The Dam does not yet have a UK distributor.
One Fine Morning
The new film from Mia Hansen-Løve is one of the French filmmaker’s best. Already completed despite the recent release of Bergman Island (which has been screening at Tyneside Cinema alongside a retrospective of Hansen-Løve’s work over the past few weeks), One Fine Morning stars a magnetic Léa Seydoux as a woman who finds herself emotionally trapped by two men. One is her father (Pascal Greggory), a lauded academic suffering from a neurological disorder mirroring dementia, meaning he will soon need fulltime care. The other is Clément (Melvil Poupaud, also starring in Arnaud Desplechin’s Brother & Sister at this year’s festival), an old friend whom she has not seen since her husband’s death some years ago. Running into one another by chance, there is an instant spark between them, and it’s not long before they are engaged in a passionate affair, one made complicated by Clément being married, and by their both having young children.
These emotional entanglements will threaten to derail Sandra, as she struggles to reconcile the excitement of a new relationship with the knowledge that it potentially has no future; as well as the need to upend her father’s life, with all the turmoil that entails. Utterly apiece with Mia Hansen-Løve’s other films, all of which explore how tumultuous, lifechanging events are eventually lost to time, it is Seydoux and Poupaud – who bring a warmth and intensity to this emotionally intelligent film – that give One Fine Morning it’s beautifully soulful dimension. The result is a tender, big-hearted ode to the journey through life.

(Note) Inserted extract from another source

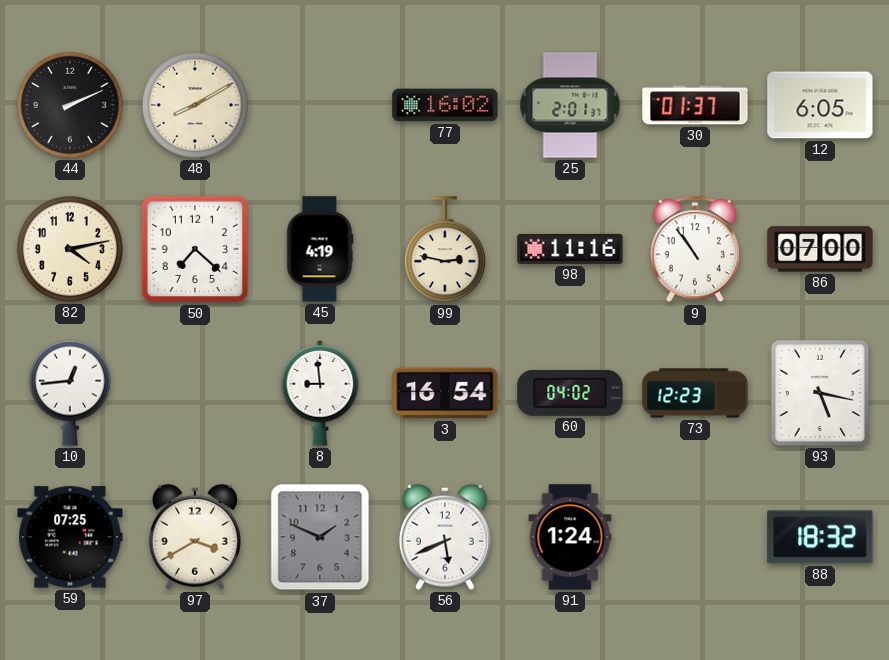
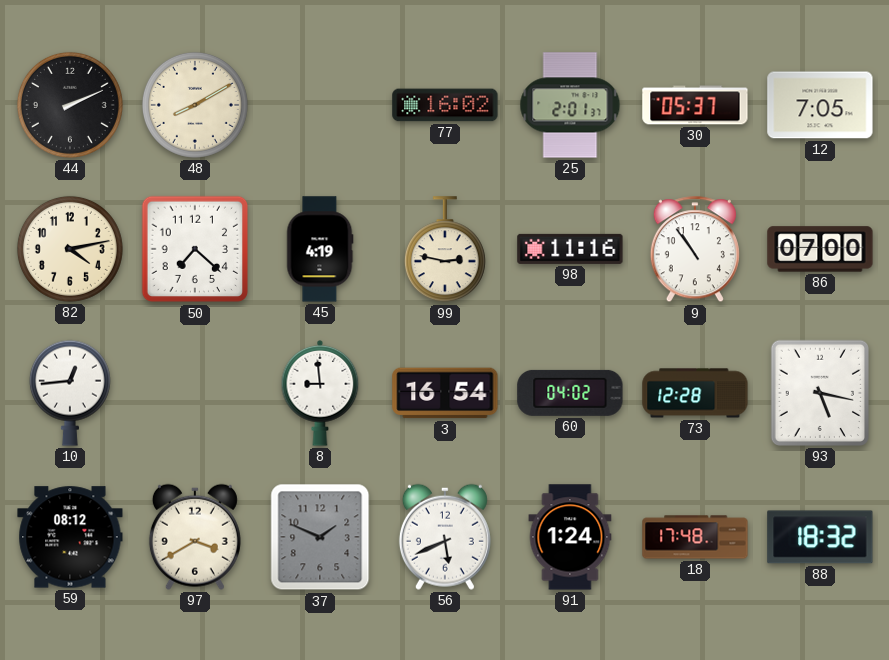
30: 01:37 -> 05:37
12: 6:05 -> 7:05
73: 12:23 -> 12:28
59: 07:25 -> 08:12
18: none -> 17:48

One Fine Morning will be released later this year by MUBI.
R.M.N.
Romanian heavyweight Cristian Mungiu – previously a Palme d’Or winner with 4 Months, 3 Weeks and 2 Days – returned to Competition at Cannes with this timely, bleak portrait of small-town bigotry and violence. R.M.N. follows Matthias (Marin Gregoire) on his journey back to his Transylvanian hometown from Germany, where he was working until a recent workplace altercation. He intends to reconnect with his alienated young son Rudi, as well as his former lover Csilla (Juditch State), a manager at the local bread factory. With the town’s working age population having been hollowed out, Csilla is in the process of hiring overseas migrant workers, whose arrival from Sri Lanka causes uproar amongst the locals, and eventual insurrection.

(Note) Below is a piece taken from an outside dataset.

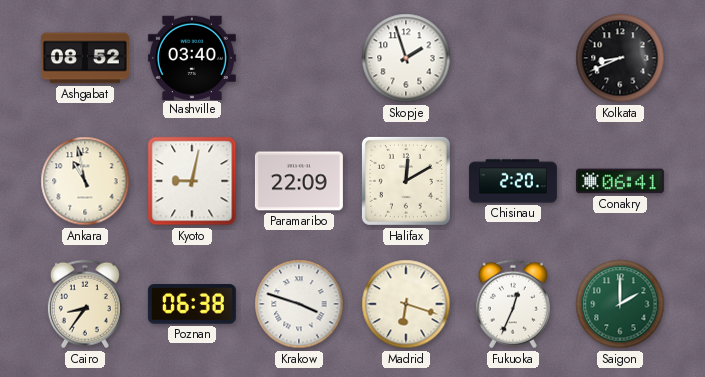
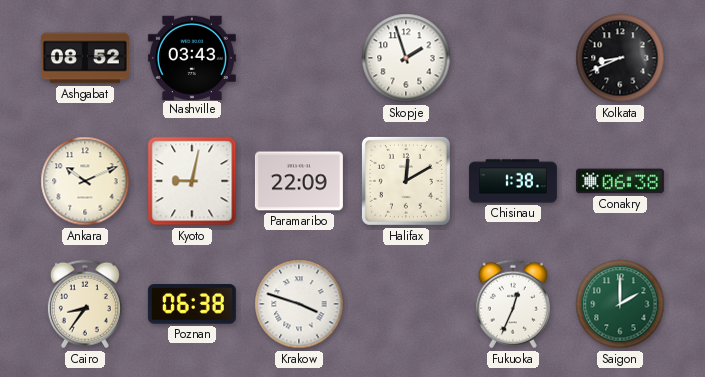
Nashville: 03:40 -> 03:43
Ankara: 10:58 -> 10:11
Chisinau: 2:20 -> 1:38
Conakry: 06:41 -> 06:38
Madrid: 6:18 -> none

Boasting all Mungiu’s customary formal control, R.M.N. sees the ratcheting up of unbearable tension until inevitable violence erupts. Cleverly blending the ancient and the modern, the riled-up locals have more than a whiff of pitchforks at dawn about them, with the film’s woodland locale a setting befitting both gothic fiction and a modern story of fractured community, one that is more diverse than it appears (R.M.N. contains five different spoken languages), impacted by European free movement, and susceptible to the influence of right-wing Facebook groups. The fractious townhall meeting in which local animosity is laid bare is brilliantly staged, and whilst some of the polemical notes being sounded in R.M.N. will be all-too-familiar to those of us in post-2016 Britain, this is a powerful statement of a film, with a talking-point ending that speaks to a return to animalistic savagery.
R.M.N. will be released later this year by Picturehouse.